Learning & Reasoning

Simpler AdaBoost -1

이현봉 2013. 2. 2. 16:49

* 찾아보니 우리나라에서도 R을 이용한 시도들이 있고 좋은 글 (참고-1, 참고-2, 참고-3) 도 많다. 나는 R에 관해 초보라 별로 보탤 것이 없지만 조그만 좌충우돌을 이곳에 남겨 나같은 초보들에게 도움이 되었으면 하고...   AdaBoost를 설명/분석한 좋은 글들이 많지만 그 중에 가장 쉽게 설명되었다고 느낀 것을 더 쉽게 시도하려 한다.  쉽게 얘기하는 것도 좋은 능력이기에 이 또한 배워야 함을 느낀다. 아직 영어로 기술 글을 쓰는 것이 편리하기에 일단 영어로 써보자.

<Preamble>

This note is a modest effort to provide a gentler introduction on AdaBoost algorithm than already very accessible Raúl Rojas noteAs such Raúl’s original text will be used in its entirety and any further explanation or translation (Korean) will be noted in this palatino format

Let’s say we have the following data (abridged from R rattle package weather.csv) ;

 

Perhaps a brief intro on machine learning may be useful. The table shows 20 days of current 11 meteorological measurements, and whether it rained the following day.  The first row lists field, also called column/attribute/feature/variable, names of the measurements taken. There are 12 fields from “MinTemp” to “RainTomorrow”. The first 11 fields from “MinTemp” to “Temp9am” show the measurements taken on a day while the “RainTomorrow” tells whether the rain fell the following day. Note that the table is based on historical data, so we know if rain fell the following day, and so can put that in the record a day before.

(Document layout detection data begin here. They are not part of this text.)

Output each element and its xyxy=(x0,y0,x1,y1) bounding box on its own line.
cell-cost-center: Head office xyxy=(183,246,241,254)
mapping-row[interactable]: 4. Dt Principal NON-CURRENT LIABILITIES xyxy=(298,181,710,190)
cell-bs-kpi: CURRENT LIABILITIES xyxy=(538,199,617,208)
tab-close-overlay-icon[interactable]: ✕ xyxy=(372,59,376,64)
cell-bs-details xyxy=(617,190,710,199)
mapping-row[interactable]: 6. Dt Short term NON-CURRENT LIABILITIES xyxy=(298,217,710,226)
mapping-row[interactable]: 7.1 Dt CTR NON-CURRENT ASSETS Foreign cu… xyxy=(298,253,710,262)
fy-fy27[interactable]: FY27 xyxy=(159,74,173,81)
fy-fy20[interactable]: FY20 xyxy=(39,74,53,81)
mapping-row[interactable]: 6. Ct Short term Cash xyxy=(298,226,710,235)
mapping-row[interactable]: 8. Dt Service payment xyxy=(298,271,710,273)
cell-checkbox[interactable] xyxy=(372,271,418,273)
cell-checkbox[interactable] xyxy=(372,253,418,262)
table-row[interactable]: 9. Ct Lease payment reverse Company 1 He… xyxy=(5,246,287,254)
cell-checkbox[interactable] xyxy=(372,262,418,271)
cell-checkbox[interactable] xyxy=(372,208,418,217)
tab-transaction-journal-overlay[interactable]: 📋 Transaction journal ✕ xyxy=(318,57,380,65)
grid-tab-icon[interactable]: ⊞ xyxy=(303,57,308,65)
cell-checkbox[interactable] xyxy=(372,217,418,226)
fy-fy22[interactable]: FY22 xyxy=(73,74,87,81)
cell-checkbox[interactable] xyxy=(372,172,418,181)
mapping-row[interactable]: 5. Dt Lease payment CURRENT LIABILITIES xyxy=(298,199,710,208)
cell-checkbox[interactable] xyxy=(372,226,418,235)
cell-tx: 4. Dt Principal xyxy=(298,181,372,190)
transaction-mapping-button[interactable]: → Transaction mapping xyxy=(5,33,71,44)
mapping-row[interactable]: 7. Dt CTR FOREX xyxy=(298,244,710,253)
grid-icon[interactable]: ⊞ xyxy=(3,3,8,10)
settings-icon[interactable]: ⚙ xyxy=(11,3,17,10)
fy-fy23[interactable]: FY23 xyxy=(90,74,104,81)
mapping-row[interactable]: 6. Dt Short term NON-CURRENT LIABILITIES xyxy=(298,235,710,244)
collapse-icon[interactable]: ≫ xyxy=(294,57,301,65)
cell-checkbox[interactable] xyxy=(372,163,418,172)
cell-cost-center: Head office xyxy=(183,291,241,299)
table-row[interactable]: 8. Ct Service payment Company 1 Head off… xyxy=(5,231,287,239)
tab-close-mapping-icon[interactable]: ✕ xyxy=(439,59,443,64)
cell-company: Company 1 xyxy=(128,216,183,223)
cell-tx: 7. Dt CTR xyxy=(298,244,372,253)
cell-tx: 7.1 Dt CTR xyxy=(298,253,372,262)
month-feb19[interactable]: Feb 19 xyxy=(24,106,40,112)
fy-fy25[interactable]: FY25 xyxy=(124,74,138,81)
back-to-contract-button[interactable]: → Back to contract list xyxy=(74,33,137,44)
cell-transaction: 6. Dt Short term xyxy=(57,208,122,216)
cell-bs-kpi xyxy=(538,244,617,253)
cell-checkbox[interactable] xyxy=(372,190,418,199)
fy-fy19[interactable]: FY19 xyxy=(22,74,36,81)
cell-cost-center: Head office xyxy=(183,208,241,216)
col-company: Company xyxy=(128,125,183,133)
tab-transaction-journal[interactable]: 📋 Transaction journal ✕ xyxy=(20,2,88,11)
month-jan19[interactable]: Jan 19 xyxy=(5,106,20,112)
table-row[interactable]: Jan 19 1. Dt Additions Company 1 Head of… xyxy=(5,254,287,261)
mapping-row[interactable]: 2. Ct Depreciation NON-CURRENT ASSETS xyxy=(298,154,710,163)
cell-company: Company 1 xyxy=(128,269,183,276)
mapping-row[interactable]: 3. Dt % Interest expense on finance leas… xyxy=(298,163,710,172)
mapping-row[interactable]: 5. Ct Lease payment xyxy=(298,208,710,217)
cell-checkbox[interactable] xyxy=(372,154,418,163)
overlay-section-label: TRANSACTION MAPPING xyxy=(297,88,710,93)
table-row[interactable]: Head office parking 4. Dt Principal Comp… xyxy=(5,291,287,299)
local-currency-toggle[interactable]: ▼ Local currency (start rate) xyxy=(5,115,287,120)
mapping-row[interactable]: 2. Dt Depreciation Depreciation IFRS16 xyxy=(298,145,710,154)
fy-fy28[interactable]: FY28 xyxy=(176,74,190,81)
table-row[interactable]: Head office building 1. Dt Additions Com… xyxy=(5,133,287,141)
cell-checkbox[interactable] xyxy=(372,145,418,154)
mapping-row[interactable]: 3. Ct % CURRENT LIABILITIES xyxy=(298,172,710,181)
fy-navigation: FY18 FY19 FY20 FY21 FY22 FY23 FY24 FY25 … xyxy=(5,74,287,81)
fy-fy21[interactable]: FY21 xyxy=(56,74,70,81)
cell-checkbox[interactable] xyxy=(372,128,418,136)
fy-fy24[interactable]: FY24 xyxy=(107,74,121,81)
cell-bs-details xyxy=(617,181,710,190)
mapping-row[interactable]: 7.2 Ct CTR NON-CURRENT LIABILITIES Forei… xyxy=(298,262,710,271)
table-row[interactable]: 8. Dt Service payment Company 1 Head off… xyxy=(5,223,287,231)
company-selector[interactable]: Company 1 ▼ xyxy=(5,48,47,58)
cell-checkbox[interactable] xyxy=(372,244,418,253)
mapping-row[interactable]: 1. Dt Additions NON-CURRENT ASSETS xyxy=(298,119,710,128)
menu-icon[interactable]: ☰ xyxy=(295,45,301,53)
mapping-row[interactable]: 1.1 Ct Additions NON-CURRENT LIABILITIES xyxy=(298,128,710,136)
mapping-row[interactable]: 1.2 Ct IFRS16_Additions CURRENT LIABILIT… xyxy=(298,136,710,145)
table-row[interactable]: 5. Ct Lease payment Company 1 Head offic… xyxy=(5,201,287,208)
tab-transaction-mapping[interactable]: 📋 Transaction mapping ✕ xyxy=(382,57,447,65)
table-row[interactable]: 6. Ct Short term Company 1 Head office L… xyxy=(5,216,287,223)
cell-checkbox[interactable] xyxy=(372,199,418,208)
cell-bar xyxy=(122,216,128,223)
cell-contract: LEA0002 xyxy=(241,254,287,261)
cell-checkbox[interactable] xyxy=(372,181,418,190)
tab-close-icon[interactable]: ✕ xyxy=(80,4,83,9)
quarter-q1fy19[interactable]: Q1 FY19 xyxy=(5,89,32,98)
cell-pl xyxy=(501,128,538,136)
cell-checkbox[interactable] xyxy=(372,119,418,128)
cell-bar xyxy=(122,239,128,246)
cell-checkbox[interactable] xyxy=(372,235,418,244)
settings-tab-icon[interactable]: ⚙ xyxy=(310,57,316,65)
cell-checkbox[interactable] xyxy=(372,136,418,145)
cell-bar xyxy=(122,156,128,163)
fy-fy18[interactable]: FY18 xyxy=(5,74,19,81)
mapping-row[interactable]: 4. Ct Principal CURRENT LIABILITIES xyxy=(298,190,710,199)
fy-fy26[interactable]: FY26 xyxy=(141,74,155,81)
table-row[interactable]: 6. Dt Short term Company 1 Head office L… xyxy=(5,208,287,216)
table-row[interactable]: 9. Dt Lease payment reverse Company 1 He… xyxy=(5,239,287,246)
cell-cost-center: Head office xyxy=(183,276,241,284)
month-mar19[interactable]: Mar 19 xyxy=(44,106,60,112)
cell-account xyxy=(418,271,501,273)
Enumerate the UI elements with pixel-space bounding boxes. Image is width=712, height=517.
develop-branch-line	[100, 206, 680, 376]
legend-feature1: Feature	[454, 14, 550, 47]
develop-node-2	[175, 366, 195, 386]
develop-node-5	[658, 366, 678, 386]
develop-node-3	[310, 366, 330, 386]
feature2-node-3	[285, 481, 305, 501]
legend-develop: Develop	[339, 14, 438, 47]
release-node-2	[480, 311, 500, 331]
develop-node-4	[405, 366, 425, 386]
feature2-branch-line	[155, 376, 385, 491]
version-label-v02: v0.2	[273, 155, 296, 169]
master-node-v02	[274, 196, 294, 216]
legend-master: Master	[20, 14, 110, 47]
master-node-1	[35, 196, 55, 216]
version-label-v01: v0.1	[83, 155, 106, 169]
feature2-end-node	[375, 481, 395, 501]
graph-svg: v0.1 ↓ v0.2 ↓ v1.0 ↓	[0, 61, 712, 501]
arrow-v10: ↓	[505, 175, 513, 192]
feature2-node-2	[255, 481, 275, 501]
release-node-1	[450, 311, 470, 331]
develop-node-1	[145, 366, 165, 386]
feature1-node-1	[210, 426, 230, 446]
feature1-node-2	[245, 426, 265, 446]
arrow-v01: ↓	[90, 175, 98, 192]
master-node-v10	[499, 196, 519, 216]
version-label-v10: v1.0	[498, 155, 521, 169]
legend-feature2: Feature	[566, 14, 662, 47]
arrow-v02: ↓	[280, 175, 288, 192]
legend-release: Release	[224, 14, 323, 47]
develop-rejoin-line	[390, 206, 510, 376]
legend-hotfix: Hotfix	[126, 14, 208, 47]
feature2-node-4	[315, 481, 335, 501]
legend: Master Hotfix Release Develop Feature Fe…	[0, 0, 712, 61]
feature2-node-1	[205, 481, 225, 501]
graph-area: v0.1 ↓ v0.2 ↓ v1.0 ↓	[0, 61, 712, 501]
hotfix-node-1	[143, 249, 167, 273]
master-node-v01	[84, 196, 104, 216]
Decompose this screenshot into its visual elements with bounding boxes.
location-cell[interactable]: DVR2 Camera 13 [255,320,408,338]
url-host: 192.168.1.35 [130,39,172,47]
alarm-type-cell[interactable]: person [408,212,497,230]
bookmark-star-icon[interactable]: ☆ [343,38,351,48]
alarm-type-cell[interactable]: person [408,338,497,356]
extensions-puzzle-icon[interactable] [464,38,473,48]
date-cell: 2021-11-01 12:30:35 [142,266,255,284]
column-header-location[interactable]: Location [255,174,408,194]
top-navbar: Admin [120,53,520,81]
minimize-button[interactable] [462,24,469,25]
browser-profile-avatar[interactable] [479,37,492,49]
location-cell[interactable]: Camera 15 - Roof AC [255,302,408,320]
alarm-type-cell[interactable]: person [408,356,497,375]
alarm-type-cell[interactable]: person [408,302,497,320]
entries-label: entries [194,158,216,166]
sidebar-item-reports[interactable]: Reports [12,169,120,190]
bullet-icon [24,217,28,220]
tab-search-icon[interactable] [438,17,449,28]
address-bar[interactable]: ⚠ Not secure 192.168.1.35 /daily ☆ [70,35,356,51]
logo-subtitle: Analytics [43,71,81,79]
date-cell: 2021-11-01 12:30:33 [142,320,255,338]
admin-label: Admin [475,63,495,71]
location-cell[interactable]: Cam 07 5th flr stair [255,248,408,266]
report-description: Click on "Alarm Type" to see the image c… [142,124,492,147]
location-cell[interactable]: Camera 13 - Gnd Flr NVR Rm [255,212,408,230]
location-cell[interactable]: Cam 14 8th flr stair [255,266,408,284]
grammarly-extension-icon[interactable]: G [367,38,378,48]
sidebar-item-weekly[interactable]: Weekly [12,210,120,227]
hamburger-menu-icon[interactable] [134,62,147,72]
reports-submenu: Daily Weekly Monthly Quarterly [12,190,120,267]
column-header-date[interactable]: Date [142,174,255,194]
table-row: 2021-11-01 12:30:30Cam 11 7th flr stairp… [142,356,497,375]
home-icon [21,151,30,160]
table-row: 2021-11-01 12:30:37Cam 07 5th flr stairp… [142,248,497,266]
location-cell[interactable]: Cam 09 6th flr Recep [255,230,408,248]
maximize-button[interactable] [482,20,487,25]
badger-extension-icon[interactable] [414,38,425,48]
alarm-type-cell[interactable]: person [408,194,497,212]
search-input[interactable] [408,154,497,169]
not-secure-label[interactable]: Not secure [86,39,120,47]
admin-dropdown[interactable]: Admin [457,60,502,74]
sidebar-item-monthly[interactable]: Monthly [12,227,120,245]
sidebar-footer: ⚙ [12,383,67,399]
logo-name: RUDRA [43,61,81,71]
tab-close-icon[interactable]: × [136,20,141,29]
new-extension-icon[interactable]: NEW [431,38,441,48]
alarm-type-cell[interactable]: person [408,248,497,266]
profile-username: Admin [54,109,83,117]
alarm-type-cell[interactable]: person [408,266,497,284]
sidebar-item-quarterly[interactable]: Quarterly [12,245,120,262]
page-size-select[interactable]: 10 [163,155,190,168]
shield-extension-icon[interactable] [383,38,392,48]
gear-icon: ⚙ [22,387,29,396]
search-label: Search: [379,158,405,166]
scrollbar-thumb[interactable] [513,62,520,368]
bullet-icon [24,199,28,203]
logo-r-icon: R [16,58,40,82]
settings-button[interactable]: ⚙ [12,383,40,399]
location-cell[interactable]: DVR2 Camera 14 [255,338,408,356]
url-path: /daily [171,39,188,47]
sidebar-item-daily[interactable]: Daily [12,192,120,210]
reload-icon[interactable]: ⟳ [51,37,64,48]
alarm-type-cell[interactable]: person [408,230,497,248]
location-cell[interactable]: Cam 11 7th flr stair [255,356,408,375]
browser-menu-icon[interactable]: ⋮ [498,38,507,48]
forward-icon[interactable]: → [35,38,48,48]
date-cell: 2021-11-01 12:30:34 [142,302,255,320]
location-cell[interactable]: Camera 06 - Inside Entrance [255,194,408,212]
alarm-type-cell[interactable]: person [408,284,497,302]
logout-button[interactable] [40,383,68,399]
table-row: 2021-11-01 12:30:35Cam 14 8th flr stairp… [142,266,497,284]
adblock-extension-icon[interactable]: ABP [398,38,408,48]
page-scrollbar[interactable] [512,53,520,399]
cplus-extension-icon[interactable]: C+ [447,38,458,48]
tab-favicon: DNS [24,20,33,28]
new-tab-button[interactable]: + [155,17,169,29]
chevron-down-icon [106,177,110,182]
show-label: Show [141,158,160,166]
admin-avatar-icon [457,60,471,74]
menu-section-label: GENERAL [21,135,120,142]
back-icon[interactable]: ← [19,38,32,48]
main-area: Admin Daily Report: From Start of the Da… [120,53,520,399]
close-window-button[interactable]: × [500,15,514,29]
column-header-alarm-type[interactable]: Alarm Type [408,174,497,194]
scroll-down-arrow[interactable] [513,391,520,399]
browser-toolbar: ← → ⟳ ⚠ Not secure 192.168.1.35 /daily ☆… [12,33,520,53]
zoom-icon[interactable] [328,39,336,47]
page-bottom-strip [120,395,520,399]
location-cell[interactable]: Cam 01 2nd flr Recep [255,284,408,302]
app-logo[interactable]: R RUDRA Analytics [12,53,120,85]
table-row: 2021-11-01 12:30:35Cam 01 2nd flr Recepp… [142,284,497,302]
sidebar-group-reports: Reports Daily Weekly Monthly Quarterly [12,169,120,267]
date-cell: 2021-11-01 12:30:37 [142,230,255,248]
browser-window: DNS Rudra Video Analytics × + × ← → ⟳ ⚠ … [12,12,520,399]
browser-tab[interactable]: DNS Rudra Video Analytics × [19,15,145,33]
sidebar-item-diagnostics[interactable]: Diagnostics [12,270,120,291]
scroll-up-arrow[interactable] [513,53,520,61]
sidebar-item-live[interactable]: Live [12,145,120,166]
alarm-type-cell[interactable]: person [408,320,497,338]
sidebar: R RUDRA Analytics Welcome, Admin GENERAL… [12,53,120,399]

From the 2’nd to 21’st row, 20 actual records of observations are listed. So there are 20 observations each occupying a row. The first column [1, … 21] is simply used to identify/index an observation/record number. The first column doesn’t carry information.    

The table above is also called “dataset” and each observation is also called a “datapoint”. Each datapoint has 12 measurements/values associated with 12 fields/variables, and we say that the observation has dimension of 12. Each observation occupies a row of 12 fields, so an observation can be represented as a row vector with 12 values. Similarly, since each field/variable needs to tell its measurements of all observations, each field can be represented as a column vector with length 20. When a measurement is not available, we usually leave the cell as an empty space or set to NA (data Not Available).

We say that the dataset above has dimension of [20, 12], meaning it’s composed of 20 rows/observations each with 12 columns/fields. Indexing column and variable-names row are not counted. Again, a row can have missing field values. A dataset can be built by stacking observation vectors or by listing variable/field vectors.      

We learn in order to use the acquired knowledge, experience, insight or whatever in the future. It’s the same with machine learning. Machine learning model/algorithm eats data, and hopefully comes up with some knowledge or “intelligence” that is useful. Many times, learning algorithms try to extract patterns underlying the data. Humans may be good in finding visual patterns but when it comes to finding patterns embedded in the millions of observations and hundreds of variables we are no match against computers. 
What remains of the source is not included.